AVOID: High-Sodium Foods
- Foods high in sodium, like potato chips and other processed foods, can cause fluid retention and high blood pressure.
- When fluid is retained in certain areas, such as beneath your eyes, it can make the skin look puffy.
- Try to limit sodium to 2,000 mg a day max. Most sodium comes from processed foods, not from salt you add to dishes.
EAT: Avocado
- Avocados are rich in the monounsaturated fatty acid oleic acid, the same that is found in olive oil. This oil is helpful in skin rejuvenation and protection.
- Avocados are also rich in vitamin E, an incredible nutrient for healthy skin that could help minimize damage from sun exposure.
AVOID: Too Much Fruit
- This is a surprise to many people
- Having too much fruit can spike your insulin levels, leading to inflammation and potential skin damage.
EAT: Berries
- Berries are extremely rich in anti-inflammatory and antioxidant compounds, which will preserve your skin.
- Berries are also high in fiber, another skin health booster!
AVOID: Alcohol
- Alcohol when consumed in excess can dry out your skin and cause vessels to burst, causing problems like rosacea.
- In moderation, alcohol appears to be okay, so limit your intake to 2 drinks a day (for men) or 1 drink a day (for women).
- Alcohol is a toxin when consumed in large amounts, and decreases your body’s ability to get rid of other toxins.
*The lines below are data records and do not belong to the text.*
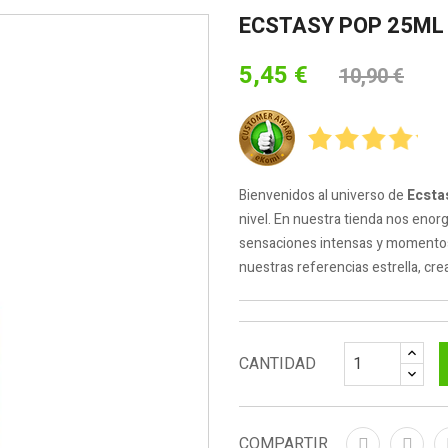
ECSTASY POP 25ML
5,45 €
10,90 €
Bienvenidos al universo de
Ecsta
nivel. En nuestra tienda nos enor
sensaciones intensas y momentos i
nuestras referencias estrella, crea
CANTIDAD
COMPARTIR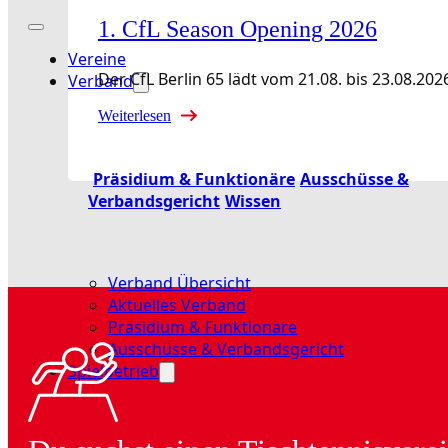
1. CfL Season Opening 2026
Vereine
Der CfL Berlin 65 lädt vom 21.08. bis 23.08
Verband
Weiterlesen
Präsidium & Funktionäre
Ausschüsse &
Verbandsgericht
Wissen
Verband Übersicht
Aktuelles Verband
Präsidium & Funktionäre
Ausschüsse & Verbandsgericht
Spielbetrieb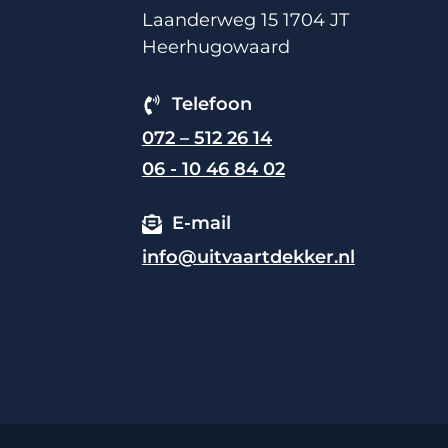
Laanderweg 15 1704 JT
Heerhugowaard
Telefoon
072 – 512 26 14
06 - 10 46 84 02
E-mail
info@uitvaartdekker.nl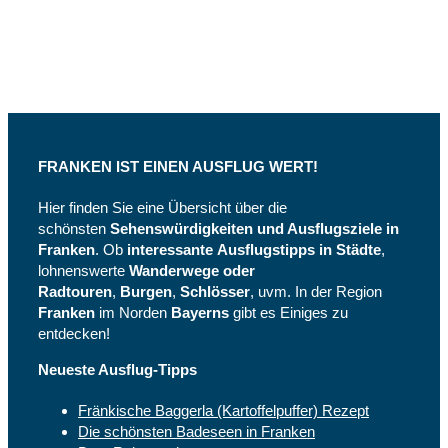
und
Instagram
FRANKEN IST EINEN AUSFLUG WERT!
Hier finden Sie eine Übersicht über die
schönsten
Sehenswürdigkeiten und Ausflugsziele in
Franken
. Ob
interessante
Ausflugstipps in Städte
,
lohnenswerte
Wanderwege oder
Radtouren
,
Burgen
,
Schlösser
, uvm. In der Region
Franken
im Norden
Bayerns
gibt es Einiges zu
entdecken!
Neueste Ausflug-Tipps
Fränkische Baggerla (Kartoffelpuffer) Rezept
Die schönsten Badeseen in Franken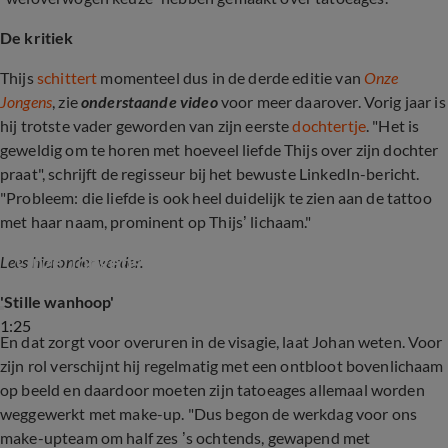
De kritiek
Thijs
schittert
momenteel dus in de derde editie van
Onze
Jongens
, zie
onderstaande video
voor meer daarover. Vorig jaar is
hij trotste vader geworden van zijn eerste
dochtertje
. "Het is
geweldig om te horen met hoeveel liefde Thijs over zijn dochter
praat", schrijft de regisseur bij het bewuste LinkedIn-bericht.
"Probleem: die liefde is ook heel duidelijk te zien aan de tattoo
met haar naam, prominent op Thijs’ lichaam."
Thijs Boermans speelt hoofdrol in nieuwe 
Onze Jongens-film
Lees hieronder verder.
'Stille wanhoop'
1:25
En dat zorgt voor overuren in de visagie, laat Johan weten. Voor
zijn rol verschijnt hij regelmatig met een ontbloot bovenlichaam
op beeld en daardoor moeten zijn tatoeages allemaal worden
weggewerkt met make-up. "Dus begon de werkdag voor ons
make-upteam om half zes ’s ochtends, gewapend met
Eventually, this can lead to skin problems.
EAT: Fatty Fish
- Fatty fish is rich in the omega-3 fatty acids EPA and DHA.
- Omega-3s like EPA and DHA fight inflammation, which can be a source of skin issues.
- Omega-3s also help make your skin more supple by encouraging healthy production of cytokines, hormone-like messengers which act only in a local area.
AVOID: Coffee
- Coffee can be dehydrating, which may cause skin to lose its moisture.
- As with alcohol, coffee in moderation appears to be okay–16 oz or less per day.
- Coffee can also stimulate the release or cortisol, which can cause skin to break out.
EAT: Green Tea
- Green tea contains polyphenols which help your skin fight sun damage.
- Green tea is also rich in antioxidants, which help fight skin damage.
- To gain the most protection from green tea, make sure it is caffeinated!
AVOID: Deep Fried Foods
- The fat which deep fried foods are fried in often contains transfats, which can increase your skin’s susceptibility to sun damage.
- Deep fried foods also tend to be high in simple carbohydrates, which can cause a spike in insulin and produce skin-damaging inflammation.
- Deep fried foods usually replace healthier options in your diet, like fresh vegetables, that benefit your skin.
EAT: Nuts
- Nuts are rich in healthy fats and essential fats, like monounsaturated fats and omega-6 fats.
- Omega-6s can be inflammatory when consumed in large amounts (such as from processed foods), but when consumed in healthy amounts such as from nuts they play a vital role.
- Omega-6s help your skin grow new cells and rejuvenate itself.
AVOID: Excess Sugar
- Excess sugar can spike insulin and cause skin-damaging inflammation.
- Foods high in added sugar tend to be devoid of nutrients which protect your skin, like antioxidants and phytochemicals.
EAT: Chocolate (in Moderation)
- Chocolate is rich in antioxidant phytochemicals that can help protect your skin.
- Choose dark chocolate (the darker the better) as it will be richer in the beneficial compounds.
- Chocolate can also be high in added sugar, so be sure to consume it in moderation!